Riaffiora poi il doloroso ricordo di un aborto, fino a rivivere le sensazioni del profondo amore, reciproco, verso Larry (Gene Hackman), “rosa non colta”, che, insieme alla conoscenza di Hope, la donna in cura dallo psichiatra, darà comunque un inedito impulso alla sua vita… Per ricordare l’attrice Gena Rowlands, che ci ha lasciati lo scorso 14 agosto, interprete dotata di un naturale carisma, che le ha consentito di portare in scena una recitazione tanto emozionalmente intensa nel dare rilevanza alle note introspettive dei personaggi quanto dolorosamente realistica, ho scelto di scrivere del film Another Woman, sceneggiato e diretto da Woody Allen. Una preferenza motivata sia dalla circostanza che la pellicola in esame rappresenta il suo ritorno sul grande schermo dopo la morte del marito, il regista John Cassavetes, sia perché, a parere dello scrivente, qui la Rowlands offre un’ulteriore esaltazione delle sue doti recitative.
Quest’ultime pongono infatti in rilievo l’interiorizzazione messa in atto dal personaggio di Marion riguardo la propria emotività, tenuta sotto controllo, ingabbiata, ancor prima che dalle convenzioni sociali inerenti alla middle class newyorkese, da un comportamento oltremodo razionale nel relazionarsi con quanti le sono vicino, inibendo il proprio Io, mantenendo una calcolata presa di distanza da quegli stimoli che comunque il mondo circostante continua ad inviarle. Allen rende omaggio all’amato collega Ingmar Bergman nel porre in scena determinati simbolismi che consentono a noi spettatori di compiere insieme alla protagonista un vivido percorso catartico, reso ulteriormente pregnante dal lavoro sulla fotografia ad opera di Sven Nykvist, collaboratore del cineasta svedese in venti film.
Nykvist asseconda con naturalezza quanto espresso nell’ambito della sceneggiatura per il tramite di tonalità idonee a rimarcare il continuo rincorrersi fra la realtà, i sogni che si trasmutano in ricordi e rimembranze che volgono al sogno. Ecco allora che l’elemento onirico viene visualizzato e reso tangibile quale opportuno mezzo elaborativo dell’inconscio: in tal modo, quanto soffocato da una ritualità esistenziale opprimente, con la vera personale essenza celata dalla maschera della convenzionalità, potrà scaturire definitivamente all’esterno, consentendo un confronto con se stessi e il mondo circostante, tra eventi di cui non si era probabilmente a conoscenza (il tradimento messo in atto dal marito, per esempio), ma che si sarebbero potuti e dovuti intuire se Marion avesse dato adito ad una maggiore sensibilità, comunque insita in lei.

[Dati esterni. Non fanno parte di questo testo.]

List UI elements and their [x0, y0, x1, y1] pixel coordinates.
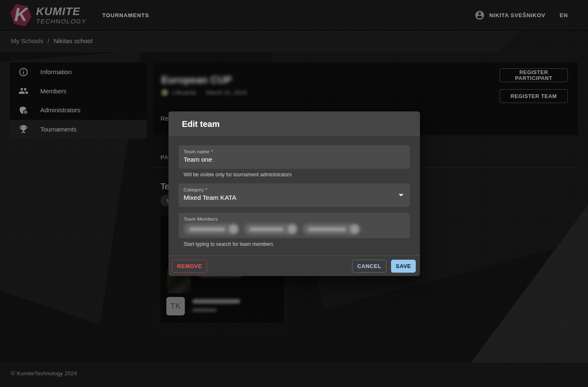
chip-remove-icon[interactable]	[288, 224, 297, 234]
chevron-down-icon	[399, 194, 404, 196]
redacted-chip-name	[308, 227, 346, 231]
modal-footer: REMOVE CANCEL SAVE	[168, 255, 420, 276]
modal-body: Team name * Team one Will be visible onl…	[168, 137, 420, 247]
team-name-value: Team one	[184, 156, 405, 163]
team-members-field[interactable]: Team Members	[179, 213, 410, 238]
page: K KUMITE TECHNOLOGY TOURNAMENTS NIKITA S…	[0, 0, 588, 387]
team-member-chips	[184, 223, 405, 235]
cancel-button[interactable]: CANCEL	[352, 260, 386, 273]
team-name-field[interactable]: Team name * Team one	[179, 145, 410, 169]
chip-remove-icon[interactable]	[350, 224, 359, 234]
member-chip-redacted[interactable]	[303, 223, 360, 235]
team-name-helper: Will be visible only for tournament admi…	[184, 172, 410, 178]
edit-team-modal: Edit team Team name * Team one Will be v…	[168, 111, 420, 276]
team-name-label: Team name *	[184, 149, 405, 154]
redacted-chip-name	[189, 227, 225, 231]
modal-header: Edit team	[168, 111, 420, 137]
category-label: Category *	[184, 187, 405, 192]
save-button[interactable]: SAVE	[391, 260, 416, 273]
remove-button[interactable]: REMOVE	[172, 260, 207, 273]
category-select[interactable]: Category * Mixed Team KATA	[179, 183, 410, 207]
redacted-chip-name	[249, 227, 284, 231]
member-chip-redacted[interactable]	[184, 223, 239, 235]
team-members-helper: Start typing to search for team members	[184, 241, 410, 247]
team-members-label: Team Members	[184, 217, 405, 222]
member-chip-redacted[interactable]	[244, 223, 298, 235]
modal-title: Edit team	[182, 119, 220, 129]
category-value: Mixed Team KATA	[184, 194, 405, 201]
chip-remove-icon[interactable]	[229, 224, 238, 234]
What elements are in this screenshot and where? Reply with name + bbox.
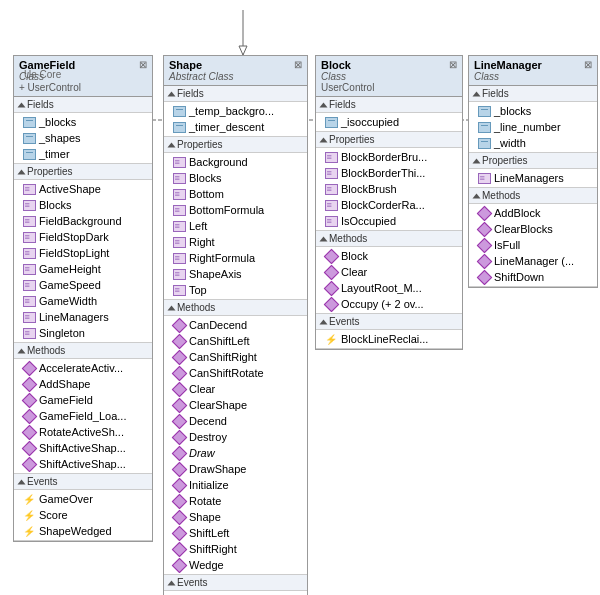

Alla fine del suo percorso, nel prospettarsi della donna che è stata e di quella che avrebbe potuta essere, andrà allora a delinearsi una riconciliazione compensatrice tra un passato che non torna, se non come senso di opportunità perduta, e il monito nel vivere meglio l’oggi che rimane, qui e ora, assecondando il fluire temporale, accettandone, volenti o nolenti, ogni possibile variazione sul tema. “Provai uno strano miscuglio di malinconia e di speranza, mi chiesi se un ricordo è qualcosa che hai o qualcosa che hai perduto. Per la prima volta, dopo tanto tempo, mi sentii placata”, sono le parole di Marion che vanno a chiudere un film certo particolare nella filmografia di Allen, per stessa ammissione dell’autore molto europeo nella sua evidente intellettualità.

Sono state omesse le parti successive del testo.